So, where does the MiG-35, a particular industrial technological manifestation of modern man fit into all of this dire muse ?

In the last several weeks, Daesh has been getting slaughtered in the thousands by RuAF airpower. I don't need to review the history to assert that air-superiority conferring uncontested air-strike on ground units has been decisive, and has only gotten more decisive with the optimisation of sensors, data-links, and precision munitions.

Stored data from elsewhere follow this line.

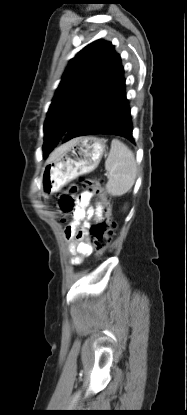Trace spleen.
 <instances>
[{"label": "spleen", "instance_id": "1", "mask_svg": "<svg viewBox=\"0 0 187 415\" xmlns=\"http://www.w3.org/2000/svg\"><path fill=\"white\" fill-rule=\"evenodd\" d=\"M105 169L109 172L106 190L111 196H122L134 185L137 163L133 152L118 139H113Z\"/></svg>", "mask_w": 187, "mask_h": 415}]
</instances>
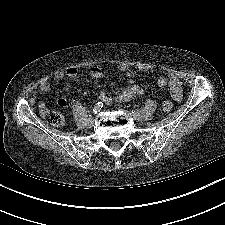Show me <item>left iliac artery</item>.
<instances>
[{
	"mask_svg": "<svg viewBox=\"0 0 225 225\" xmlns=\"http://www.w3.org/2000/svg\"><path fill=\"white\" fill-rule=\"evenodd\" d=\"M134 112H136V113H138V114H142V115H145V114H146V111L143 110V109H137V110L134 111Z\"/></svg>",
	"mask_w": 225,
	"mask_h": 225,
	"instance_id": "1",
	"label": "left iliac artery"
}]
</instances>
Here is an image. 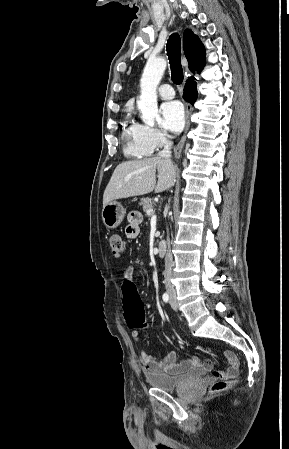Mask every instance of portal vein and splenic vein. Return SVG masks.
Listing matches in <instances>:
<instances>
[{
  "mask_svg": "<svg viewBox=\"0 0 289 449\" xmlns=\"http://www.w3.org/2000/svg\"><path fill=\"white\" fill-rule=\"evenodd\" d=\"M146 213H147V215H152V214H153V209H148V210L146 211Z\"/></svg>",
  "mask_w": 289,
  "mask_h": 449,
  "instance_id": "obj_1",
  "label": "portal vein and splenic vein"
}]
</instances>
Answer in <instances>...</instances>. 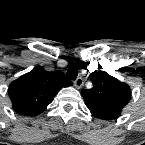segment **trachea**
<instances>
[{
	"mask_svg": "<svg viewBox=\"0 0 145 145\" xmlns=\"http://www.w3.org/2000/svg\"><path fill=\"white\" fill-rule=\"evenodd\" d=\"M78 76V70L75 66H71L68 70H67V78L70 80H75Z\"/></svg>",
	"mask_w": 145,
	"mask_h": 145,
	"instance_id": "obj_1",
	"label": "trachea"
}]
</instances>
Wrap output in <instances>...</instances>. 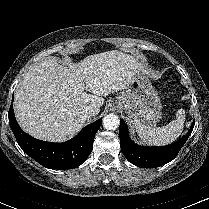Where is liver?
Listing matches in <instances>:
<instances>
[{
    "mask_svg": "<svg viewBox=\"0 0 209 209\" xmlns=\"http://www.w3.org/2000/svg\"><path fill=\"white\" fill-rule=\"evenodd\" d=\"M141 68L133 56L117 50L87 56L68 67L58 64L56 57L42 60L30 67L17 86L15 117L37 139L66 141L90 119L87 106L98 114L103 96L126 89Z\"/></svg>",
    "mask_w": 209,
    "mask_h": 209,
    "instance_id": "obj_1",
    "label": "liver"
}]
</instances>
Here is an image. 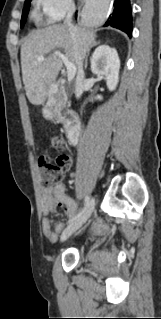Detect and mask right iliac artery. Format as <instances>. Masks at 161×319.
I'll use <instances>...</instances> for the list:
<instances>
[{
  "mask_svg": "<svg viewBox=\"0 0 161 319\" xmlns=\"http://www.w3.org/2000/svg\"><path fill=\"white\" fill-rule=\"evenodd\" d=\"M89 204H90V198L86 196L84 209L81 212H79L74 218L70 219L68 222H72L74 219L79 218L84 213V211L89 207Z\"/></svg>",
  "mask_w": 161,
  "mask_h": 319,
  "instance_id": "1",
  "label": "right iliac artery"
}]
</instances>
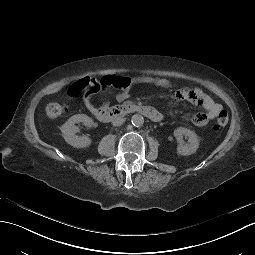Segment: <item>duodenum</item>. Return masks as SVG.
<instances>
[{"instance_id":"410a0bca","label":"duodenum","mask_w":255,"mask_h":255,"mask_svg":"<svg viewBox=\"0 0 255 255\" xmlns=\"http://www.w3.org/2000/svg\"><path fill=\"white\" fill-rule=\"evenodd\" d=\"M91 112L102 122H111L132 113H139L154 122H159L163 119L162 114L155 108L137 104L113 107H94Z\"/></svg>"}]
</instances>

Tier-1 conflicts in the context of the aerial contest are typified by:

  • A prioritised duel of jockeying for air-superiority, with potentially no decisive winner. If there is a decisive winner, that one will prevail in the general conflict, given their ability to rain precision death upon opposing ground formations. Just as likely however, is the scenario in which there will be no clear winner in the contest for air-superiority, but there will be localised ebbs and flows of relative air-superiority in a given sector at a given time, whilst both sides suffer greatly from rear-echelon strikes targeting support infrastructure like bases, and indeed, aircraft on the ground.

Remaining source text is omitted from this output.